詳細は<Link> APIリファレンスをご覧ください。

豆知識:

  • プリフェッチは開発環境では有効にならず、本番環境のみで有効です。

2. キャッシュ

Next.jsにはRouter Cacheと呼ばれるインメモリのクライアントサイドキャッシュがあります。ユーザーがアプリ内を移動する際、プリフェッチされたルートセグメントと訪問済みルートのReact Server Componentペイロードがキャッシュに保存されます。

つまり、ナビゲーション時にキャッシュが可能な限り再利用され、サーバーへの新しいリクエストが不要になるため、リクエスト数と転送データ量が削減されパフォーマンスが向上します。

Router Cacheの仕組みと設定方法について詳しく学べます。

3. 部分レンダリング

部分レンダリングとは、ナビゲーション時に変更のあるルートセグメントのみがクライアント側で再レンダリングされ、共有セグメントは保持されることを意味します。
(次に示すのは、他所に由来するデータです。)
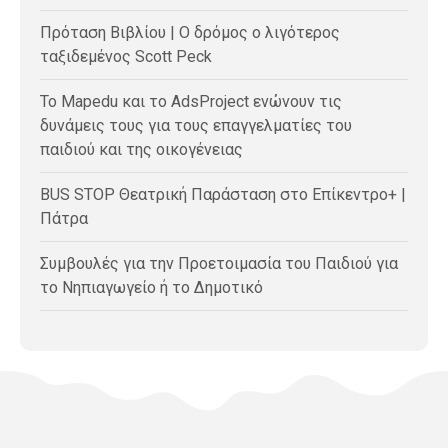
Πρόταση Βιβλίου | Ο δρόμος ο λιγότερος
ταξιδεμένος Scott Peck
Το Mapedu και το AdsProject ενώνουν τις
δυνάμεις τους για τους επαγγελματίες του
παιδιού και της οικογένειας
BUS STOP Θεατρική Παράσταση στο Επίκεντρο+ |
Πάτρα
Συμβουλές για την Προετοιμασία του Παιδιού για
το Νηπιαγωγείο ή το Δημοτικό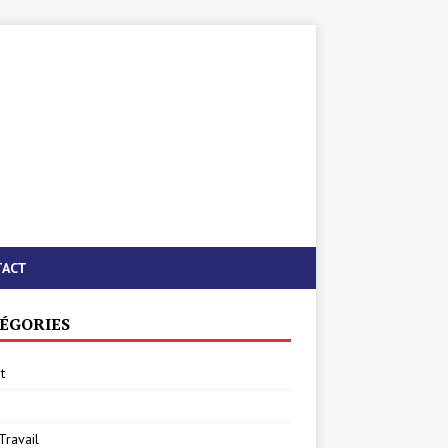
TACT
ÉGORIES
t
Travail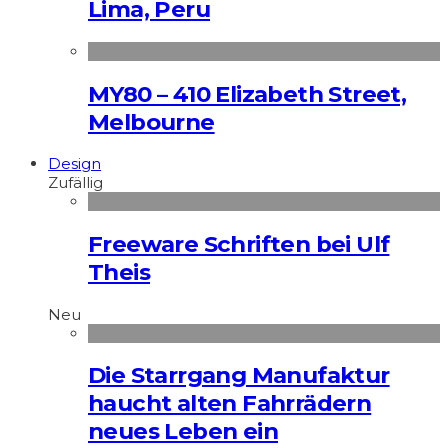
Lima, Peru
MY80 – 410 Elizabeth Street,
Melbourne
Design
Zufällig
Freeware Schriften bei Ulf
Theis
Neu
Die Starrgang Manufaktur
haucht alten Fahrrädern
neues Leben ein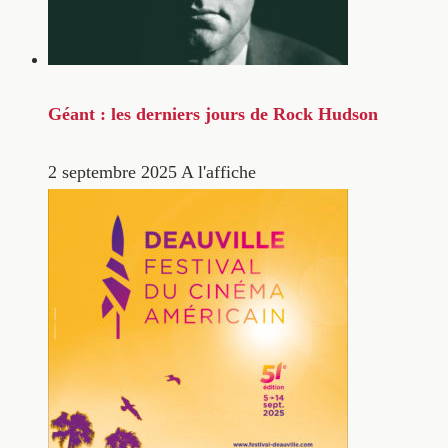
Géant : les derniers jours de Rock Hudson
2 septembre 2025
A l'affiche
例えば、/dashboard/settings/dashboard/analyticsという兄弟ルート間を移動する場合、settingsanalyticsページがレンダリングされ、共有のdashboardレイアウトは保持されます。

部分レンダリングの仕組み

部分レンダリングがない場合、各ナビゲーションでサーバー側でページ全体が再レンダリングされます。変更のあるセグメントのみをレンダリングすることで、転送データ量と実行時間が削減され、パフォーマンスが向上します。

4. ソフトナビゲーション

デフォルトでは、ブラウザはページ間でハードナビゲーションを実行します。つまり、ブラウザはページをリロードし、アプリ内のuseStateフックなどのReact状態や、ユーザーのスクロール位置やフォーカスされた要素などのブラウザ状態をリセットします。しかし、Next.jsではApp Routerがソフトナビゲーションを使用します。これは、Reactとブラウザの状態を保持しながら、変更のあるセグメントのみをReactがレンダリングし、ページ全体のリロードが発生しないことを意味します。

5. 前後ナビゲーション

デフォルトでは、Next.jsは前後ナビゲーションのスクロール位置を維持し、Router Cache内のルートセグメントを再利用します。